[Zope] Two issues for Z2.2: XHTML & malicious tags

Evan Simpson evan@4-am.com
Fri, 2 Jun 2000 13:50:36 -0400


----- Original Message -----
From: Alexander Limi <alexander@limi.net>
> 2. Malicious HTML tags - is anything being done here? Filtering of these
is
> one of the features Zope 2.2 really shouldn't go without. Most Zope sites
> have user interaction in some way, and the concept of a post containing a
> stray </html>, or even worse - script-tags, destroying a page is totally
> unacceptable IMHO. I'd just like to query what the status is on this, as I
> think it is one of the most overlooked areas that are lacking in Zope.
>
> I know Evan Simpson (malicious tags) and Christopher Petrilli (HTML
quality
> of zope) have been talking about this earlier, any comments?

I've got a rather crude module going which parses an input string for
HTML-ish tags.  It allows only tags from an explicit list, and ensures that
non-empty tags are closed (either by complaining or adding closing tags).
If 'script' is not one of the allowed tags, it also disallows all "On*"
attributes and "javascript:*" attribute values in any tag.

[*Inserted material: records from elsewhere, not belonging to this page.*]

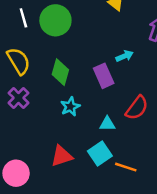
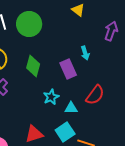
cyan arrow: (125, 56) -> (85, 53), turned 96
cyan star: (70, 107) -> (51, 97), moved

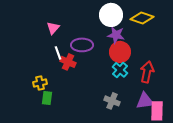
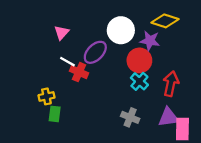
white circle: (111, 15) -> (121, 30), moved
purple star: (116, 35) -> (150, 41), moved
purple ellipse: (82, 45) -> (95, 52), turned -45
white line: (58, 53) -> (67, 62), turned -40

Unfortunately, it isn't very efficient (based on sgmllib.py) and is rather
crude.  I had wanted to make it use SAX to do the parsing, so that sgmlop or
another high-performance library could be plugged in, but never got there.
Also, it has no DTML-level interface; you'd have to wrap it in an External
Method to use it from DTML.

I've gone ahead and put it up at http://www.zope.org/Members/4am/SafeHTML to
see if anyone can make anything of it.

Cheers,

Evan @ digicool & 4-am